4 February, 2022After a sustained campaign by Ittehad Labour Union Carpet Industries Pakistan (ILUCIP) and workers in the carpet industry, the Punjab Government in Pakistan announced a wage increase of 2,500 PKR (US $14.21) for industrial workers in June 2021. When employers failed to comply, workers took action.
Employers in the carpet industry failed to comply with the ruling and continued paying the old wages till workers resorted to warning strikes in September 2021. The unions gave final notice to factory owners on 19 August that the union members would stop work from 6 September.
More than 2,000 workers participated in the strike.
IndustriALL Global Affiliate ILUCIP led negotiations with the employers with a charter of demands that included:
- Workers who are engaged in cutting, washing, preparing, chattan, kinara, phatta, dyeing, and raffugar (all processes in carpet making) must be provided a raise of 4,000 PKR (US $22.71).

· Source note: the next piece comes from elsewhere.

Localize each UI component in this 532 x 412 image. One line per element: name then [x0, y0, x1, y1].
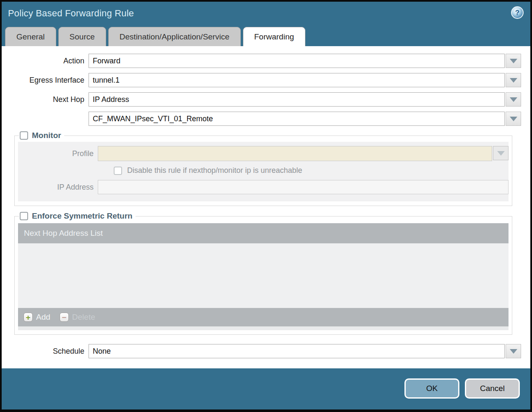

- Carpet workers must be provided with social security and old age benefit cards.
- Masters in washing must be given a raise of 6,000 PKR (US $34.07) per month.
- Workers whose wages are calculated on the basis of the carpet area worked on must be given a raise of 2 PKR (US $0.01) per square foot.
As protests across the factories intensified, factory owners gradually agreed to the workers’ demands to implement the wage raise set by the government. There was a complete strike from 6 to 9 September, and by December, most employers had implemented the government wage rate. The union’s fight yielded an increment of 16 per cent for piece rate and per square foot wage workers, and 14 per cent for fixed salary workers.
Niaz Khan, general secretary of ILUCIP, said,
“The union put up a strong fight this time but we have a long way to go. We must ensure that all our demands are met and that no worker is exploited.”
Apoorva Kaiwar, regional secretary of IndustriALL, said,
“We congratulate our affiliate for standing strong and winning this important victory. It’s a shame that even after the government order, factory owners refused to increase the wage, and the union had to resort to direct action. The wage increases show us the importance of unified action.”